If he were referencing the financial trends of the past thirty years, and the increased concentration of wealth in the hands of "the investor class", he might have a point. But a lot of the middle class people who are sqeezed and who aren't saving money have tax-deferred savings plans. Some of them have had to cash out those plans or borrow against them. It's also terribly condescending to those people suggest that, as they're not saving, they're part of a "lottery class" - they're borrowing to make the mortgage payment and car payments, put groceries in the fridge, and fill the gas tank, not to play the lotto. It seems that in Brooks' world the middle class isn't just disappearing - it has completely disappeared. (Or is it actually that the middle class is beneath his notice.)

Describing what he sees as a loss of social consciousness about money and debt, Brooks writes,
The agents of destruction are many. State governments have played a role. They aggressively hawk their lottery products, which some people call a tax on stupidity. Twenty percent of Americans are frequent players, spending about $60 billion a year. The spending is starkly regressive. A household with income under $13,000 spends, on average, $645 a year on lottery tickets, about 9 percent of all income. Aside from the financial toll, the moral toll is comprehensive. Here is the government, the guardian of order, telling people that they don’t have to work to build for the future. They can strike it rich for nothing.
My guess is that David Brooks is among the "some" who would call the lottery a "tax on stupidity". I personally find better uses for my money. But you know what? There are people who play the lottery for fun. And contrary to what Brooks suggests a lot of the tickets aren't sold on the premise that you'll win $millions. They're sold on the basis that you'll win a few dollars, or maybe a free ticket, with a chance at a five to six figure windfall if you "hit it big".

Also, even at the alarming $645, 9% of income rate Brooks observes, this unusual household (one supported by a single minimum wage earner?) is only spending $12.40 per week on the lottery.
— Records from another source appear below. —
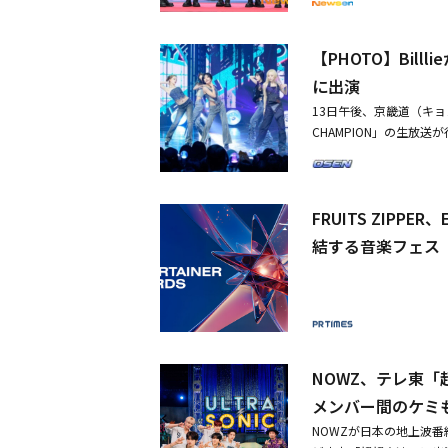
ンサートを盛況裏に終了
のミリオンセラーを記録
アを魅了したレジェンド、東
NDARY ARTIST OF AS
【PHOTO】Billl
ロフィーまで手に入れ、
に出演
謝申し上げる。このよう
13日午後、京畿道（キョン
ん、Cassiopeia（
CHAMPION」の生放送が行
に感謝の気持ちを伝えた。ガ
5tion、82MAJOR、L
A THE BEST GROU
「ZAP」MVを公開！個性
冠を達成。2月に新曲「
6月開催「SEOUL PARK 
ださった関係者の方々、
FRUITS ZIP
たい」とし、「本当に一
いてほしい」と呼びかけた。
結する音楽フェス「A
た。「FAN CHOICE AR
ーは現金を持つ～」で好評を博
は、2ndフルアルバムでも人
N」部門はAHOFに贈られ
少女時代のユナとイ・チェミ
HARACTER」も受賞
NOWZ、テレ東
者の皆さん、いつも応援
メンバー間のケミ
心から感謝申し上げる」と感想
イ・ソンギョンは、「素
NOWZが日本の地上波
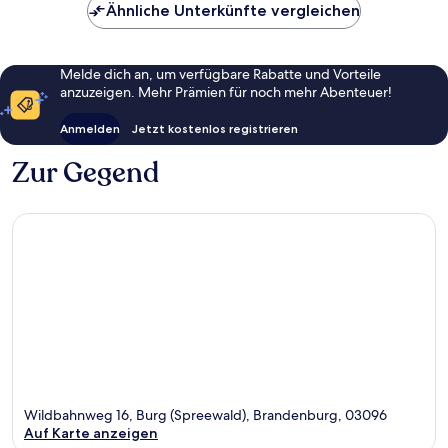
Ähnliche Unterkünfte vergleichen
Melde dich an, um verfügbare Rabatte und Vorteile
anzuzeigen. Mehr Prämien für noch mehr Abenteuer!
Anmelden
Jetzt kostenlos registrieren
Zur Gegend
Wildbahnweg 16, Burg (Spreewald), Brandenburg, 03096
Auf Karte anzeigen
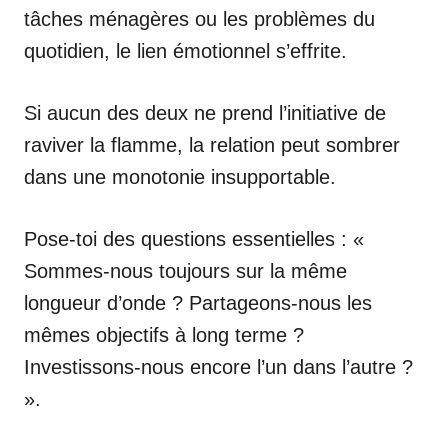
tâches ménagères ou les problèmes du
quotidien, le lien émotionnel s’effrite.
Si aucun des deux ne prend l’initiative de
raviver la flamme, la relation peut sombrer
dans une monotonie insupportable.
Pose-toi des questions essentielles : «
Sommes-nous toujours sur la même
longueur d’onde ? Partageons-nous les
mêmes objectifs à long terme ?
Investissons-nous encore l’un dans l’autre ?
».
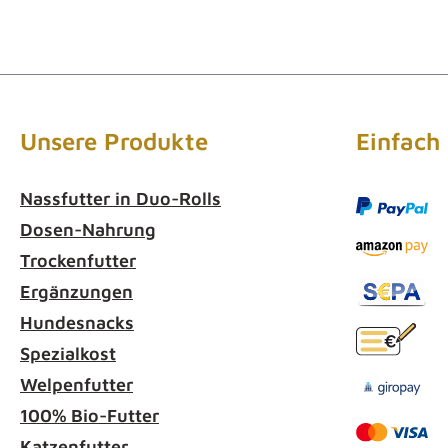
Unsere Produkte
Einfach
Nassfutter in Duo-Rolls
Dosen-Nahrung
Trockenfutter
Ergänzungen
Hundesnacks
Spezialkost
Welpenfutter
100% Bio-Futter
Katzenfutter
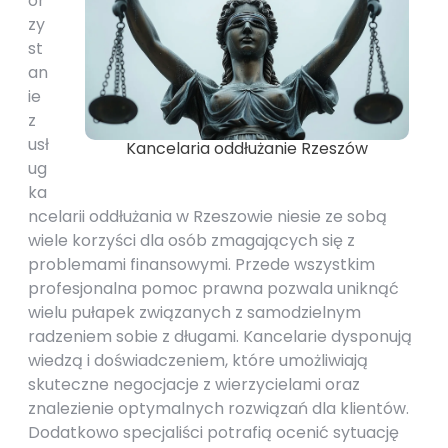
or
zy
st
an
ie
z
usł
Kancelaria oddłużanie Rzeszów
ug
ka
ncelarii oddłużania w Rzeszowie niesie ze sobą
wiele korzyści dla osób zmagających się z
problemami finansowymi. Przede wszystkim
profesjonalna pomoc prawna pozwala uniknąć
wielu pułapek związanych z samodzielnym
radzeniem sobie z długami. Kancelarie dysponują
wiedzą i doświadczeniem, które umożliwiają
skuteczne negocjacje z wierzycielami oraz
znalezienie optymalnych rozwiązań dla klientów.
Dodatkowo specjaliści potrafią ocenić sytuację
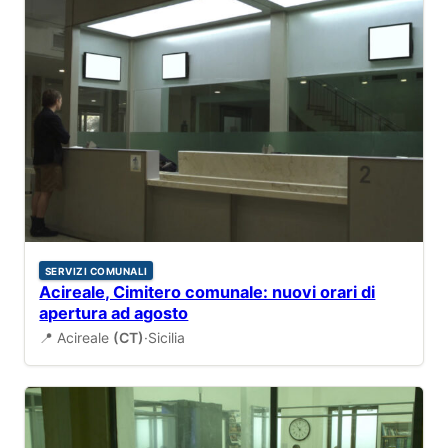
SERVIZI COMUNALI
Acireale, Cimitero comunale: nuovi orari di
apertura ad agosto
📍 Acireale
(CT)
·
Sicilia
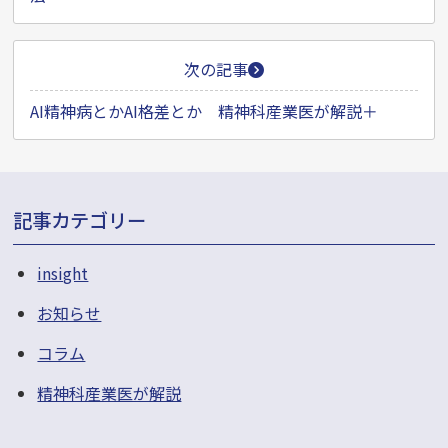
ビ
ゲ
ー
次の記事
シ
AI精神病とかAI格差とか 精神科産業医が解説＋
ョ
ン
記事カテゴリー
insight
お知らせ
コラム
精神科産業医が解説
As vices go, that's about as cheap as you're going to find. I would bet that many of those people do recover a percentage of their expenditure in $2, $5, and $10 wins - with few exceptions, well below what they spend, but perhaps reducing the actual weekly loss to $10 or so. Brooks imagines that these people dream of striking it rich for nothing? Possibly in an abstract, "Imagine what we could do if..." sense, but in my experience most people who play the lottery understand the long-shot odds.

Brooks also criticizes payday lenders,
They seductively offer fast cash - at absurd interest rates - to 15 million people every month.
True, but now we've moving away from the earlier discussion of credit card debt, and into the world of people who have maxed out their cards or who can't qualify for conventional credit. Is there a person on the planet who would turn to a payday lender as their first choice? Although I admit to having little sympathy for payday lenders, there is some truth to their argument that if they could not charge their ridiculous interest rates and fees they could not serve their community of borrowers. There's enormous risk in serving the bottom end of the financial market - the people with the shakiest job histories and the worst credit scores.
Credit card companies have played a role. Instead of targeting the financially astute, who pay off their debts, they’ve found that they can make money off the young and vulnerable. Fifty-six percent of students in their final year of college carry four or more credit cards.
Speaking as somebody who could reasonably be described as a financially astute person who pays off his debt, I can tell you this: I get targeted by credit cards. I can't recall the last time a week went past without my getting a "You're preapproved!" credit card offer in the mail, along with proposals for me to transfer balances between cards at "attractive" rates, "convenience checks" to use to pay bills with a credit card... it's huge a stack of junk mail. But as I mentioned earlier, I'm not where the money is. I have no fee cards, effectively use them to float an interest-free loan for one to two months, then pay off the cards in full. The only way a credit card company makes money off of me is through the commissions they charge to merchants.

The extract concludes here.